[Stored items]
▼
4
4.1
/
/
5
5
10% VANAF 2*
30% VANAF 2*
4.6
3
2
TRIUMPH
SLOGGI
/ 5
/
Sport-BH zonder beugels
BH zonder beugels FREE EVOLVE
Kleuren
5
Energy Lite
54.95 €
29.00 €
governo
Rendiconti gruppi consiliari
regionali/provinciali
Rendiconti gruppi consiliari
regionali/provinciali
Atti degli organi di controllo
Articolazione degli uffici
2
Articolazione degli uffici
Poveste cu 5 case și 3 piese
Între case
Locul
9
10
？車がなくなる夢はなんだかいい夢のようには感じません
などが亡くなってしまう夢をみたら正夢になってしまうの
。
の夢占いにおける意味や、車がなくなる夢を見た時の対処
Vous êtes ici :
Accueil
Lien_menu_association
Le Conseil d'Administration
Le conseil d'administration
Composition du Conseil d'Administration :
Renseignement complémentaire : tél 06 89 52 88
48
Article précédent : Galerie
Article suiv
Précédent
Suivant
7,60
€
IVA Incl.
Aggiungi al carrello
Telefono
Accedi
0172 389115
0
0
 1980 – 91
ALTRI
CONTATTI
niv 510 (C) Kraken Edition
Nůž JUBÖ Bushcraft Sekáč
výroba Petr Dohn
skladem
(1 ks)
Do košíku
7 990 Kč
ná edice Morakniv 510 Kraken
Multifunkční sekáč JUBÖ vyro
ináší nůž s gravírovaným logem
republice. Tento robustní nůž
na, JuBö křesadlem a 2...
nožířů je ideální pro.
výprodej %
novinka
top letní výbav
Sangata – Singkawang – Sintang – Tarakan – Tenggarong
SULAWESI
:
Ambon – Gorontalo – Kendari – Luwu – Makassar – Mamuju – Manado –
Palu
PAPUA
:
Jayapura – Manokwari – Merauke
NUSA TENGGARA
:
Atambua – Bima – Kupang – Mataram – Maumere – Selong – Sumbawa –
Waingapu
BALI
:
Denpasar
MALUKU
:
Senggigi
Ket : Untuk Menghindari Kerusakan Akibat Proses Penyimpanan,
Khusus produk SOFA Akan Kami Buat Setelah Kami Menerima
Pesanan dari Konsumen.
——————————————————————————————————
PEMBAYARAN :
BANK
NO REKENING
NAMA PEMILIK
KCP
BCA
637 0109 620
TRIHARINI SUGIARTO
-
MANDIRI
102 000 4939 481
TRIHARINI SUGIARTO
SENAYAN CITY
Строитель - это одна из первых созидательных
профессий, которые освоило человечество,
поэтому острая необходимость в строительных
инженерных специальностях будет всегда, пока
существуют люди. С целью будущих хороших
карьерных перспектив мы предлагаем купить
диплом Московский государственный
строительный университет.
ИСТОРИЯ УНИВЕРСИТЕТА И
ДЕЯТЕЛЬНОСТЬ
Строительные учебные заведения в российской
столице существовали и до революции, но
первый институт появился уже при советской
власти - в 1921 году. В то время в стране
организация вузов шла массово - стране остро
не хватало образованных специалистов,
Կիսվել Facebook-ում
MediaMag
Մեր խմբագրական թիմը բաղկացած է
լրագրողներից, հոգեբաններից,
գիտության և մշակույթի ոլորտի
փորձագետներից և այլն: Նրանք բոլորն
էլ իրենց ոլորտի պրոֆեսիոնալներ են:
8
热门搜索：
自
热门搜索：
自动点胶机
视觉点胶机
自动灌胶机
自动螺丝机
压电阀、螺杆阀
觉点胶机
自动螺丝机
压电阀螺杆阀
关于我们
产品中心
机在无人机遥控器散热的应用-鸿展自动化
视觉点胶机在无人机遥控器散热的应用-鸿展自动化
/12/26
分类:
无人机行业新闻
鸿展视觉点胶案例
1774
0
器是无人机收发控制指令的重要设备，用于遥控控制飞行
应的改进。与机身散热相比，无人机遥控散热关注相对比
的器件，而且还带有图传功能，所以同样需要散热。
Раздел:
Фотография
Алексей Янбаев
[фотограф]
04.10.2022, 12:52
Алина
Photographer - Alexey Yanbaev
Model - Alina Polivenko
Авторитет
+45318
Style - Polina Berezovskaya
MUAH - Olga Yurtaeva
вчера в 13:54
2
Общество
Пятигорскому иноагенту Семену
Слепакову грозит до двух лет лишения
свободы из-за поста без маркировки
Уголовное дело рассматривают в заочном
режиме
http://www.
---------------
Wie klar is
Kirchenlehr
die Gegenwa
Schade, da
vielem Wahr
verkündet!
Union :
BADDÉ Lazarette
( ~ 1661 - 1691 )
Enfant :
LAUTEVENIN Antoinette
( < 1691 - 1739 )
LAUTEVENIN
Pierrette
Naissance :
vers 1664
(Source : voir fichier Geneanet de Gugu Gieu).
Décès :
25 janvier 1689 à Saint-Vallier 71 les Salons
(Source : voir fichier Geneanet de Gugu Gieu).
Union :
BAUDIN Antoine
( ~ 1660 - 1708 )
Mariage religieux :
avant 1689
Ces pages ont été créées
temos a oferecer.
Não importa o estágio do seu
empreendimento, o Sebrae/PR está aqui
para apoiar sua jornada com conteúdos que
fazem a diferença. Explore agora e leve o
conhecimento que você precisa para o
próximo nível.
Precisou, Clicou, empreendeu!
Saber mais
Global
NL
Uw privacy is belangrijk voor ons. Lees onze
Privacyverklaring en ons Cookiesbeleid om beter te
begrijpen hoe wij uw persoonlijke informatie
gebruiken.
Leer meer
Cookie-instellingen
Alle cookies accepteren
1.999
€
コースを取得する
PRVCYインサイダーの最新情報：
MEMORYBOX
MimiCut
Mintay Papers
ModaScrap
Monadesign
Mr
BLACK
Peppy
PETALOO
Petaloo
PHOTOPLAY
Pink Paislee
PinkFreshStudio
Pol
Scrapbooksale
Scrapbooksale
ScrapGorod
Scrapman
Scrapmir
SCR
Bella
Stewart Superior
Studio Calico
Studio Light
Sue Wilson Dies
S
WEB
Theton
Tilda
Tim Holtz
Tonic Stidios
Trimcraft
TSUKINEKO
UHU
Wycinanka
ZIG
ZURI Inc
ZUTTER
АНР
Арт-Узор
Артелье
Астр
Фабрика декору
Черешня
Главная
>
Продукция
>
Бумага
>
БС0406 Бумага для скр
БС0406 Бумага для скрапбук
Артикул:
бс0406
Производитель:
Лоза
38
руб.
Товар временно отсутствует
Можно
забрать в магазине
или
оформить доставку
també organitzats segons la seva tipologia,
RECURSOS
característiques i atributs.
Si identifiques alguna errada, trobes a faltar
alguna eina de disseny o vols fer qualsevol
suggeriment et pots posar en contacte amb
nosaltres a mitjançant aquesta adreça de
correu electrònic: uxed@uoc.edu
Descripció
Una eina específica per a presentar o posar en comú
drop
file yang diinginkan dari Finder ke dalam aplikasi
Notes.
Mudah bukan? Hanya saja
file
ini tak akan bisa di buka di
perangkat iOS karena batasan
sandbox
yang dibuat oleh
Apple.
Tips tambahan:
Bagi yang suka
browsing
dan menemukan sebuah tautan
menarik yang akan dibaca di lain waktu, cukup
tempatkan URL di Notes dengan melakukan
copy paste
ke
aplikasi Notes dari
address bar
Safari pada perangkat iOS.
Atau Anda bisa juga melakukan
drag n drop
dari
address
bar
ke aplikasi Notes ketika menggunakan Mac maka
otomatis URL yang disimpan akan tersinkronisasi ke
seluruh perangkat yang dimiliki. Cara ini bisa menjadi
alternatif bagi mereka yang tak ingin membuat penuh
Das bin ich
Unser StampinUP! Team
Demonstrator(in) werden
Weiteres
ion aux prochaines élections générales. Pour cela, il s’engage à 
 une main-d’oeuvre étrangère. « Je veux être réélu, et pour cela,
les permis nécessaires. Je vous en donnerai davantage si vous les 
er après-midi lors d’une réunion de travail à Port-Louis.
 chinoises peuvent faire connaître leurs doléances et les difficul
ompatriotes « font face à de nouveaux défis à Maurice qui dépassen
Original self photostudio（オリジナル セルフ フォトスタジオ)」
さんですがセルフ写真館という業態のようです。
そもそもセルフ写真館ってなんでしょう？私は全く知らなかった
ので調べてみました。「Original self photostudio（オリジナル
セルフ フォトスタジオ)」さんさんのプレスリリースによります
▲
Work required :: Filter the lines above so that only those with the string "eina" remain, then copy them.

Exercise answer ::
alguna eina de disseny o vols fer qualsevol
Una eina específica per a presentar o posar en comú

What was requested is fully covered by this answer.